On comprend donc que l’objectif de Spinoza ne peut être la cherche d’une quelconque fusion de l’homme, mode fini et partie de la Nature, dans le tout unique qu’elle constitue. Il s’agit d’une insertion, de la compréhension intuitive de l’intégration du mode fini dans l’attribut, corps dans l’Etendue, idées dans la Pensée. Je forme alors des idées adéquates, j’accède à des joies actives, c’est-à-dire à l’amour (joie accompagnée de l’idée d’une cause extérieure) de soi pour soi-même, c’est-à-dire à l’amour de la Nature (dont je suis partie) pour elle-même. Un amour dont nous dit Spinoza qu’il est entretenu en nous avec d’autant plus de force que nous nous représentons un plus grand nombre d’hommes comme unis avec la Nature dans de ce même lien d’amour.

Ici, point de communauté de destin entre les différents existants. Hommes, animaux, plantes vertes différent non en ce qu’ils sont fait de la même Nature, mais en tant que modification de cette Nature (mode fini), par leur degré de puissance sur une échelle quantitative des êtres. Selon leurs rapports constitutifs, rapports de vitesses et lenteurs entre les particules qui composent leurs corps, ils ne sont pas capable des mêmes actions et passions, et n’ont pas ainsi les mêmes utiles propres. L’apparition de propriétés et de fonctions nouvelles se fait ici par combinaison de puissance entre des éléments de même Nature, combinaison dont les nouvelles capacités à affecter et être affecté font apparaître des puissances nouvelles.
Konrad Lorentz disait que chaque étape de l’évolution faisait apparaître quelque chose qui n’avait jamais été et engendrait donc une différence de nature. Chez Spinoza, l’idée de toute chose existe de toute éternité dans la Nature. Dès lors il n’y a juste que des actualisations de combinaisons de puissance sur une échelle quantitative, sans différence de Nature, mais produisant des natures caractéristiques (le corps humain par exemple). Dans ce qui nous apparaît à nous comme l’émergence de puissances nouvelles, un tout peut davantage que ses parties réunies.

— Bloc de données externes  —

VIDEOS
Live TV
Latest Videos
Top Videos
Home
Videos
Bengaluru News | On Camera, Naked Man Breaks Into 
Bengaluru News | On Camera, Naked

Découle de ces différences de degré de puissance entre les existants que l’homme ne vit jamais mieux que dans le monde des hommes avec lesquels il partage les capacités d’affection comme le pouvoir de former des idées de ses idées. Une collectivité humaine qu’il perçoit d’abord comme le résultat des effets des autres corps et idées sur le sien et les siennes, mais une collectivité où il peut trouver les meilleurs nourritures, ses meilleures convenances, les jeux de puissances combinatoires qui lui permettront de découvrir et d’exercer son utile propre : ce qui est bon pour lui en fonction de sa puissance, des affects dont il est capable.

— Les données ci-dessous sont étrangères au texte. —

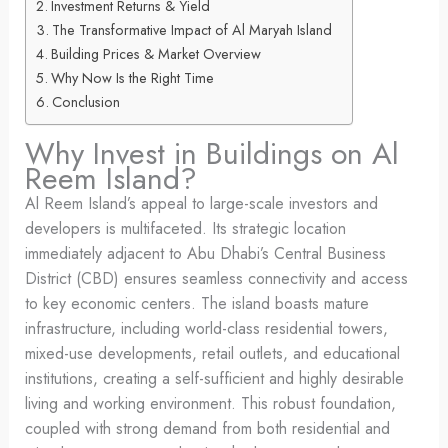
Investment Returns & Yield
The Transformative Impact of Al Maryah Island
Building Prices & Market Overview
Why Now Is the Right Time
Conclusion
Why Invest in Buildings on Al
Reem Island?
Al Reem Island’s appeal to large-scale investors and
developers is multifaceted. Its strategic location
immediately adjacent to Abu Dhabi’s Central Business
District (CBD) ensures seamless connectivity and access
to key economic centers. The island boasts mature
infrastructure, including world-class residential towers,
mixed-use developments, retail outlets, and educational
institutions, creating a self-sufficient and highly desirable
living and working environment. This robust foundation,
coupled with strong demand from both residential and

« (…) De toute manière, il y a toujours des rapports qui se composent dans leur ordre, conformément aux lois éternelles de la nature entière. Il n’y a pas de Bien ni de Mal, mais il y a du bon et du mauvais.
(…) Le bon, c’est lorsqu’un corps compose directement son rapport avec le nôtre, et, de tout ou partie de sa puissance, augmente la nôtre. Par exemple, un aliment. Le mauvais pour nous, c’est lorsqu’un corps décompose le rapport du nôtre, bien qu’il se compose encore avec nos parties, mais sous d’autres rapports que ceux qui correspondent à notre essence : tel un poison qui décompose le sang. Bon et mauvais ont donc un premier sens, objectif, mais relatif et partiel : ce qui convient avec notre nature, ce qui ne convient pas. Et, par voie de conséquence, bon et mauvais ont un second sens, subjectif et modal, qualifiant deux types, deux modes d’existence de l’homme : sera dit bon (ou libre, ou raisonnable, ou fort) celui qui s’efforce, autant qu’il est en lui, d’organiser les rencontres, de s’unir à ce qui convient avec sa nature, de composer son rapport avec des rapports combinable et, par là, d’augmenter sa puissance. Car la bonté est affaire de dynamisme, de puissance, et de composition de puissances. Sera dit mauvais, ou esclave, ou faible, ou insensé, celui qui vit au hasard des rencontres, se contente d’en subir les effets, quitte à gémir et à accuser chaque fois que l’effet subi se montre contraire et lui révèle sa propre impuissance (…) » 
Spinoza, Philosophie pratique par Gilles Deleuze.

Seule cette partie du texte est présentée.